The ironic thing is that, technically, this experience did take place in a several churches actually...of many different denominations. There were never any religious debates, although there were diverse religious beliefs. No one spent time debating to prove someone else wrong, despite the extreme diversity of people and beliefs. I believe that is a miracle in itself.

Steven Ganz said...

Thanks for your comments. May we all learn to love. AA has done this very well it seems. May the churches, as Jesus prayed, learn to so love that they get a reputation for being the people to see when you want to know what loving God and loving people is all about. Until this happens, the churches are coming up short. After all, we are to for the fame (glory) of God.

Stephen's recent posts in his Promises blog are done in part in the hope that the churches will learn what AA has learned about love and earn the reputation for being a loving people.

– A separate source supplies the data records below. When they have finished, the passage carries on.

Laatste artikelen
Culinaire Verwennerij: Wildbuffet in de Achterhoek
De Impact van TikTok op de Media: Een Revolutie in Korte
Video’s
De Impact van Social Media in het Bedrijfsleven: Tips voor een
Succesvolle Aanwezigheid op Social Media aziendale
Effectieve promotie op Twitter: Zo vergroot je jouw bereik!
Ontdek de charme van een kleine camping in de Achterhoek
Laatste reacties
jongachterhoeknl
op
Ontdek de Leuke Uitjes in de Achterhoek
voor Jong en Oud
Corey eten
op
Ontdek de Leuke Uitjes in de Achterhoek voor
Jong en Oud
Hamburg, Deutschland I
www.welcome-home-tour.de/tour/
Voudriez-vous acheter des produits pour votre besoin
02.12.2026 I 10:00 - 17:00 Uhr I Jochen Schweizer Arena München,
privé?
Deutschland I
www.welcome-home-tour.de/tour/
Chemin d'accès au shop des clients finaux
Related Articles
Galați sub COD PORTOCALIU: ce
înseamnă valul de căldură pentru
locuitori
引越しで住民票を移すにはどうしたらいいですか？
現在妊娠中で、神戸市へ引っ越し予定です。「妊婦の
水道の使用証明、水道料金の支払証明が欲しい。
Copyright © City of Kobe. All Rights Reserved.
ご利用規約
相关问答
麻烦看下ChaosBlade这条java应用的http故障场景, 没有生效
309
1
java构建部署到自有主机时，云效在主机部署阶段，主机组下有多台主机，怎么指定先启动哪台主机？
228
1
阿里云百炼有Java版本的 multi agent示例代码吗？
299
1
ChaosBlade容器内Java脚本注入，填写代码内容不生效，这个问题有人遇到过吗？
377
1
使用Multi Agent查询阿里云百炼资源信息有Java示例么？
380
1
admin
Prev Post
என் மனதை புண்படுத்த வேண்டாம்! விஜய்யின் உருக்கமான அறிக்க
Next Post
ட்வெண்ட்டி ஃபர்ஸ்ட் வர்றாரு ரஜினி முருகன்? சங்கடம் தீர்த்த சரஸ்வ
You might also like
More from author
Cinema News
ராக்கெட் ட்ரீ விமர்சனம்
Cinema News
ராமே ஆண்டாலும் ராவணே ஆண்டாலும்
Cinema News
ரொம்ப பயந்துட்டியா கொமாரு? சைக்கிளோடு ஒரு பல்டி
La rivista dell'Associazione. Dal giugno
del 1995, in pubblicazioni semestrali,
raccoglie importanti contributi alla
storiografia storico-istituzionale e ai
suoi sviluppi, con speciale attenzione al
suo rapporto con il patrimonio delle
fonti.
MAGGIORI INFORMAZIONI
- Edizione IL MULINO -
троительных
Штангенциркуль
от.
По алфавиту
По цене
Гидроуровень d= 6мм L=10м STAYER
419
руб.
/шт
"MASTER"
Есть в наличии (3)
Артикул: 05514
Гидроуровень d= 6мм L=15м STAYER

In this I am in whole hearted agreement with his aims.

barefootmeg said...

"Absolutely are comparing apples with space shuttles, or apples with nuclear physics." - Keith K.

If I compare apples to barns, and my goal is to explore the color red as it is expressed in these two different objects, the then comparison is reasonable to make. I see no problem with Steve's comparison of church to AA. It is similar to comparing the church to a body or comparing the church to a family -- both of which are Biblical comparisons. If I see something that seems to work particularly well in one venue, and it is something that I'd like to see just as well in another venue, then I think it's entirely fair to explain why I believe there could be some helpful overlap.

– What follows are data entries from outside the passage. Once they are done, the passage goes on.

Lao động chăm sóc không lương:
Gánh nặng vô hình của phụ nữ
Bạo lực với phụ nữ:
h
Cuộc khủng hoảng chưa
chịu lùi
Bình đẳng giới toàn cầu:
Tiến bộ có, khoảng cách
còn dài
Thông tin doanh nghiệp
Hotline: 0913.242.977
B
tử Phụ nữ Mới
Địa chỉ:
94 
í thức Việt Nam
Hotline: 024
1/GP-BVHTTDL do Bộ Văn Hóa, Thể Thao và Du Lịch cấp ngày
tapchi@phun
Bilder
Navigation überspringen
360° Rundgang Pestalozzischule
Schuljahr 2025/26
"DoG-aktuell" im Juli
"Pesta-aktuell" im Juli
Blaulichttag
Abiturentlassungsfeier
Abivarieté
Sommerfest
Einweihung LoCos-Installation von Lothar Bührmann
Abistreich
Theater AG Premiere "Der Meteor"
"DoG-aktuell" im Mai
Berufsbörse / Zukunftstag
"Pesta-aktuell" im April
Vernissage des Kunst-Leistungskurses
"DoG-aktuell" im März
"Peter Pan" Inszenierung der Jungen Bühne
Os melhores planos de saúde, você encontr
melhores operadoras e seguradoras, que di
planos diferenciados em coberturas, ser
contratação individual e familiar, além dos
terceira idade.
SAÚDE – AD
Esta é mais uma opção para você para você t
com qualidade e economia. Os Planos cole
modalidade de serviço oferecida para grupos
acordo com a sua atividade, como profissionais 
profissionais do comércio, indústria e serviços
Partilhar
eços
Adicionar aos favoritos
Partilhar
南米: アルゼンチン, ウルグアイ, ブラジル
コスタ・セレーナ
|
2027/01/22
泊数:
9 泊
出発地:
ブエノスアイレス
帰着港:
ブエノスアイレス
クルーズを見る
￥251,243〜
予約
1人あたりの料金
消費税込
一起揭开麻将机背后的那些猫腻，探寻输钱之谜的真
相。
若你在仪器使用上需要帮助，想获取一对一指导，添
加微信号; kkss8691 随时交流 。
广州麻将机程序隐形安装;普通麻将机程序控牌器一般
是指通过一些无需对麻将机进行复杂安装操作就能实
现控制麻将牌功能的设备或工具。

"If you are reacting against the word 'rule' maybe we can find another word." -- Steven Ganz

I was thinking about that word "rule" as well in reading Steve's posts and his reply here. I'd love to explore more what people see in the word "rule" before talking about whether it should be in the church or not. In my opinion, it might be more helpful to differentiate between "ruling over" (which is what I think Steve is really getting at) and "governing" which I think is appropriate in the church and I'd love to kick our elders in the butt a bit over this. (In fact, they're coming over on Saturday and I probably need to prepare myself to not go over the top on that issue, but, to be honest, it's a real hot button with me right now. How are we supposed to go anywhere if our leaders are not only not leading, but they're not even following the pastor's lead?!!! Grrrr.)

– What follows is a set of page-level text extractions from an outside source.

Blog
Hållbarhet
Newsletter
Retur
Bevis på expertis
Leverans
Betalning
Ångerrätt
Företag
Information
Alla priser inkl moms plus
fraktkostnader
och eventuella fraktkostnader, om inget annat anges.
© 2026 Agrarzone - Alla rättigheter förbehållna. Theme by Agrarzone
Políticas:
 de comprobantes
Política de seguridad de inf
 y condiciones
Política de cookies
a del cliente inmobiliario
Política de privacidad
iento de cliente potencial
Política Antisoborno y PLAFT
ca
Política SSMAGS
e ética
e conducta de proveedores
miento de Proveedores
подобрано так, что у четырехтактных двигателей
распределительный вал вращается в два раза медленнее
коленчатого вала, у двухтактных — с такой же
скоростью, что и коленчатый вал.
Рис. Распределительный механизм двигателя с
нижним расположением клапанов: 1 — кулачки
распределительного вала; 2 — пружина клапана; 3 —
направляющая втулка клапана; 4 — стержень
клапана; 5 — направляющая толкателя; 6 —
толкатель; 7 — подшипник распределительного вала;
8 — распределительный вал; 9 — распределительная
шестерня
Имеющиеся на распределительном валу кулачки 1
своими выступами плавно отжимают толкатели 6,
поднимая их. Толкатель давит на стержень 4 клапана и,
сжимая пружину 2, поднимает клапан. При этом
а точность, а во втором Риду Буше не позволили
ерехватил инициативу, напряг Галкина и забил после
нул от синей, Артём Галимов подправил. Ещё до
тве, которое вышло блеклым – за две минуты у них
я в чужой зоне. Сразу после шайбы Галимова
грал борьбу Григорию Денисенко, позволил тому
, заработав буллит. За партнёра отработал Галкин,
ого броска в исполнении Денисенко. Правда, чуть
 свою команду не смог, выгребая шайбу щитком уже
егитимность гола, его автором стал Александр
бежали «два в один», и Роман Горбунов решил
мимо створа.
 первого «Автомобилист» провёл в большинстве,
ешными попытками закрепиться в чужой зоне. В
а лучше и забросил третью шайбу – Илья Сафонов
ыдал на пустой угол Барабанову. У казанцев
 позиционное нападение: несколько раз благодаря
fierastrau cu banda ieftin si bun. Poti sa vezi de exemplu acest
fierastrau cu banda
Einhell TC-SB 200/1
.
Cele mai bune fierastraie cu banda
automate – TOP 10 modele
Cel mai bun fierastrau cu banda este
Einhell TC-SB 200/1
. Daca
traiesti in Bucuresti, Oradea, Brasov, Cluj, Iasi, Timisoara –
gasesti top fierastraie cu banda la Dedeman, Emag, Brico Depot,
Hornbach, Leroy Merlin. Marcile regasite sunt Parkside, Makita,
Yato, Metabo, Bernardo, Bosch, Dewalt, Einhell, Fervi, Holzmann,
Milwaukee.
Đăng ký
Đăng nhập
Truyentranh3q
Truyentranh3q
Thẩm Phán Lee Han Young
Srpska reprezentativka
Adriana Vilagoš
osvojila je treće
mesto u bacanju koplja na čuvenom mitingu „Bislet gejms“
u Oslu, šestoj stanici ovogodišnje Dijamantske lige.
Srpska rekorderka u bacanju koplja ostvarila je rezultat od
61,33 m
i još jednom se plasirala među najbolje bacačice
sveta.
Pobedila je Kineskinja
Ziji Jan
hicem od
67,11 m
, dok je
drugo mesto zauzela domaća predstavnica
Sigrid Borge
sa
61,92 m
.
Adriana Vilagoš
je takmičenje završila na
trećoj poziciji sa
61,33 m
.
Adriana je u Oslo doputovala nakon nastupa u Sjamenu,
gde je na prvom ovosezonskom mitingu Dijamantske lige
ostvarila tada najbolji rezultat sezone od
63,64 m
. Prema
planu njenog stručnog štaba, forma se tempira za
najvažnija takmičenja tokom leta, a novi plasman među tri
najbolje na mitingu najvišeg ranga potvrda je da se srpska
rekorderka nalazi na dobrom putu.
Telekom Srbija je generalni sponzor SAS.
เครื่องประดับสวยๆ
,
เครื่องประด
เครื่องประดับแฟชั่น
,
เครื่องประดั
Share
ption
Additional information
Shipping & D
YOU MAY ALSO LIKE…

I think in large part the question isn't "should there be those who govern?" but "how should they govern?" And that's what I've tried to focus on when reading Steve's posts even if the vocabulary has gotten a little muddy.

Steven Ganz said...

Barefootmeg, I think you have hit the nail squarely on the head. With so many people reacting to words like authority, ruling, governing, it is difficult to have a discussion about whether or not such things should be in the church. So many people have been abused by those "in authority" that this kind of discussion brings so much extra baggage. I would like to see people healed of these hurts without blocking leaders in the church from leading and guiding. But when someone is very sore and you just look like you might touch that painful area brings a reaction. it is going to take true and expert anointed leadership to guide the church through this mess.

Maybe there is an upside to all this. Here is an opportunity and need for such godly leadership. Let's pray that such leaders grow in this environment.

mamma said...

Dear Anonymous:
Interesting thoughts, it made me think that perhaps your experience in the church was the result of people being taught to be ashamed of their sin, so it is extremely uncomfortable to admit or discuss it. I'm not sure I want to discuss the details of my sin, but I am happy to admit without embarrassment that I am a sinner and deeply need Jesus and the Holy Spirit to save, renew and guide me.